They reveal the identity of an alleged Russian spy installed in Naples

A team of investigators claims to have unmasked a Russian covert spy for Russia’s military intelligence agency, the GRU, who spent a decade posing as a Latin American jewelry designer and partying with NATO personnel in Naples.

Investigators say the woman called herself María Adela Kuhfeldt Rivera, and told people she met that she was the daughter of a German father and a Peruvian mother, born in the city of Callao, Peru, The Guardian reports.

But he was actually a career GRU officer, according to an investigation by Bellingcat in association with various media outlets, including La Repubblica and Der Spiegel. “Rivera” was what the intelligence community calls an illegal undercover agent, trained to pass as a foreigner.

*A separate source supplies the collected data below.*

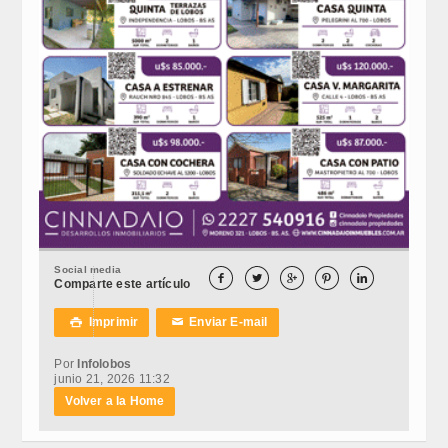
Social media





Comparte este artículo
Imprimir
Enviar E-mail

✉
Por
Infolobos
junio 21, 2026 11:32
Volver a la Home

Illegals have been used by Moscow intelligence agencies since the early Soviet period. Sometimes, they stay living with their false identities for decades. Posing as “Rivera”, the illegal moved between Rome, Malta and Paris, and finally settled in 2013 in Naples, headquarters of the Allied Joint Forces Command of NATO.

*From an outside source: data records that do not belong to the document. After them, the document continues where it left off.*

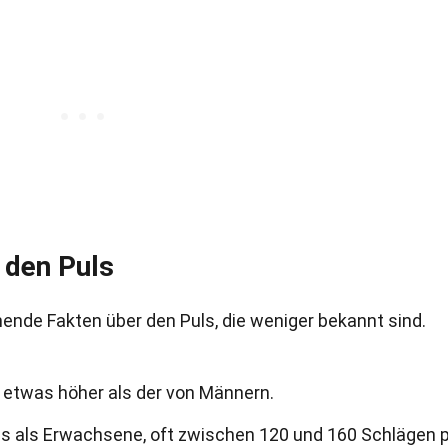
 den Puls
hende Fakten über den Puls, die weniger bekannt sind.
el etwas höher als der von Männern.
ls als Erwachsene, oft zwischen 120 und 160 Schlägen 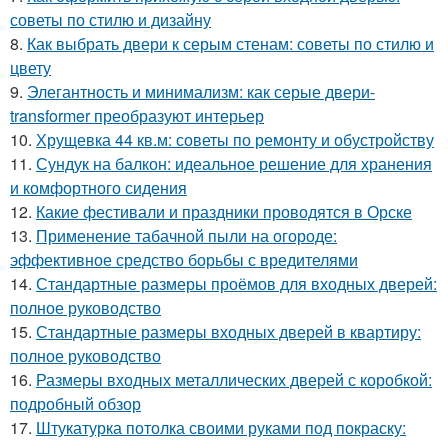
советы по стилю и дизайну
8.
Как выбрать двери к серым стенам: советы по стилю и
цвету
9.
Элегантность и минимализм: как серые двери-
transformer преобразуют интерьер
10.
Хрущевка 44 кв.м: советы по ремонту и обустройству
11.
Сундук на балкон: идеальное решение для хранения
и комфортного сидения
12.
Какие фестивали и праздники проводятся в Орске
13.
Применение табачной пыли на огороде:
эффективное средство борьбы с вредителями
14.
Стандартные размеры проёмов для входных дверей:
полное руководство
15.
Стандартные размеры входных дверей в квартиру:
полное руководство
16.
Размеры входных металлических дверей с коробкой:
подробный обзор
17.
Штукатурка потолка своими руками под покраску: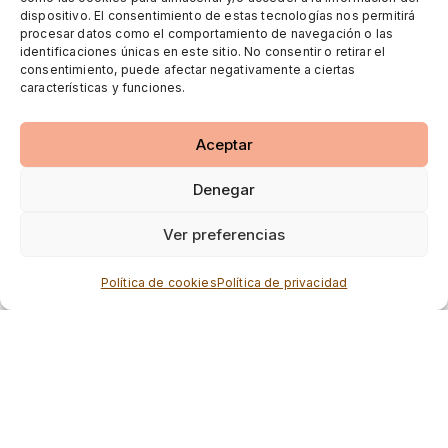
dispositivo. El consentimiento de estas tecnologías nos permitirá
procesar datos como el comportamiento de navegación o las
identificaciones únicas en este sitio. No consentir o retirar el
consentimiento, puede afectar negativamente a ciertas
características y funciones.
Aceptar
Denegar
Ver preferencias
Política de cookies
Política de privacidad
© Castrobikes 2017
Política de cookies (UE)
Política de privacidad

She opened a jewelry boutique called Serein and led an active social life. Her acquaintances said that she befriended many NATO personnel and even had a brief romantic relationship with one of them.

Illegals have traditionally been extremely difficult for counterintelligence agencies to find, but in a world of biometrics, facial recognition software, and open source investigative possibilities, it has become more difficult for Russia to keep its agents under the radar. .

Christo Grozev, CEO and lead investigator at Bellingcat, said in an interview that he first came across the trail of a possible illegal when he was looking at a leaked database of border crossings recorded by Belarusian guards and provided by a group of opposing hackers. to the regime of Alexander Lukashenko.

Grozev searched for Russian passport numbers in ranges known to have been used by GRU agents and found numerous hits. Most had Russian names, but one stood out: María Adela Kuhfeldt Rivera.

Grozev discovered that he was traveling on several Russian passports with serial numbers in a range used by other known GRU operatives, including an officer who had been indicted for the alleged novichok poisoning of Bulgarian arms dealer Emilian Gebrev.

He also discovered that on September 15, 2018, “Rivera” bought a ticket from Naples to Moscow. Apparently, the agent was removed from the field by her bosses, who feared that other operatives with similar passport numbers could be compromised. She does not appear to have left Russia again.